Discussing the "Herd Effect" in Online Events

I actually started paying attention to the thundering herd problem last year. I then submitted a patch to CPython regarding the resolution of the selector thundering herd problem BPO-35517. Now, let's talk about the thundering herd problem a bit.

The Past of the Thundering Herd Problem#

What is the Thundering Herd Problem?#

The thundering herd problem, also known as the thundering herd effect, occurs when multiple processes or threads are waiting for the same event. When the event occurs, all threads and processes are awakened by the kernel. After waking up, usually only one process successfully acquires the event and processes it, while the other processes find that they failed to acquire the event and continue to wait, which reduces system performance to some extent.

Many people might wonder why the thundering herd effect consumes system resources and reduces system performance?

The awakening of multiple processes/threads involves a context switching issue. Frequent context switching leads to data frequently circulating between registers and the run queue. In extreme cases, more time is consumed in scheduling processes/threads rather than executing them.

Next, let's discuss the common thundering herd problems we encounter in network programming.

Common Thundering Herd Problems#

In Linux, we commonly see the thundering herd effect when we use accept and the system-provided APIs like select, poll, or epoll to handle our network connections.

Thundering Herd with Accept#

First, let's review our traditional accept usage with a flowchart.

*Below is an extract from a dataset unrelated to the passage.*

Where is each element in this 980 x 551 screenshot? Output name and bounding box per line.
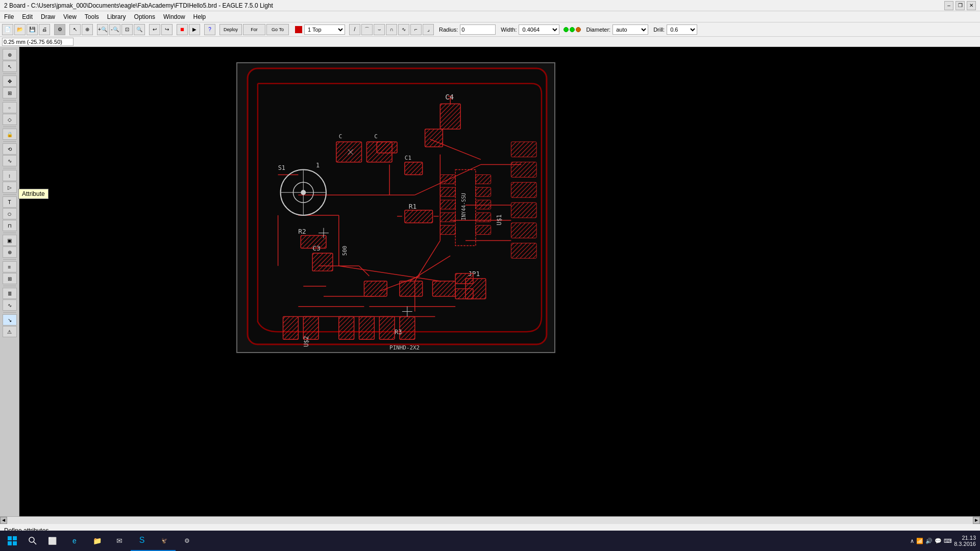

Here, there is a situation where, when a request arrives, all processes/threads start to accept, but ultimately only one succeeds. Let's write some code to see.

#include <arpa/inet.h>
#include <assert.h>
#include <errno.h>
#include <netinet/in.h>
#include <stdio.h>
#include <string.h>
#include <sys/socket.h>
#include <sys/types.h>
#include <sys/wait.h>
#include <unistd.h>

#define SERVER_ADDRESS "0.0.0.0"
#define SERVER_PORT 10086
#define WORKER_COUNT 4

int worker_process(int listenfd, int i) {
  while (1) {
    printf("I am work %d, my pid is %d, begin to accept connections \n", i,
           getpid());
    struct sockaddr_in client_info;
    socklen_t client_info_len = sizeof(client_info);
    int connection =
        accept(listenfd, (struct sockaddr *)&client_info, &client_info_len);
    if (connection != -1) {
      printf("worker %d accept success\n", i);
      printf("ip :%s\t", inet_ntoa(client_info.sin_addr));
      printf("port: %d \n", client_info.sin_port);
    } else {
      printf("worker %d accept failed", i);
    }
    close(connection);
  }

  return 0;
}

int main() {
  int i = 0;
  struct sockaddr_in address;
  bzero(&address, sizeof(address));
  address.sin_family = AF_INET;
  inet_pton(AF_INET, SERVER_ADDRESS, &address.sin_addr);
  address.sin_port = htons(SERVER_PORT);
  int listenfd = socket(PF_INET, SOCK_STREAM, 0);
  int ret = bind(listenfd, (struct sockaddr *)&address, sizeof(address));
  ret = listen(listenfd, 5);
  for (i = 0; i < WORKER_COUNT; i++) {
    printf("Create worker %d\n", i + 1);
    pid_t pid = fork();
    /*child  process */
    if (pid == 0) {
      worker_process(listenfd, i);
    }
    if (pid < 0) {
      printf("fork error");
    }
  }

  /*wait child process*/
  int status;
  wait(&status);
  return 0;
}

Let's take a look at the running results.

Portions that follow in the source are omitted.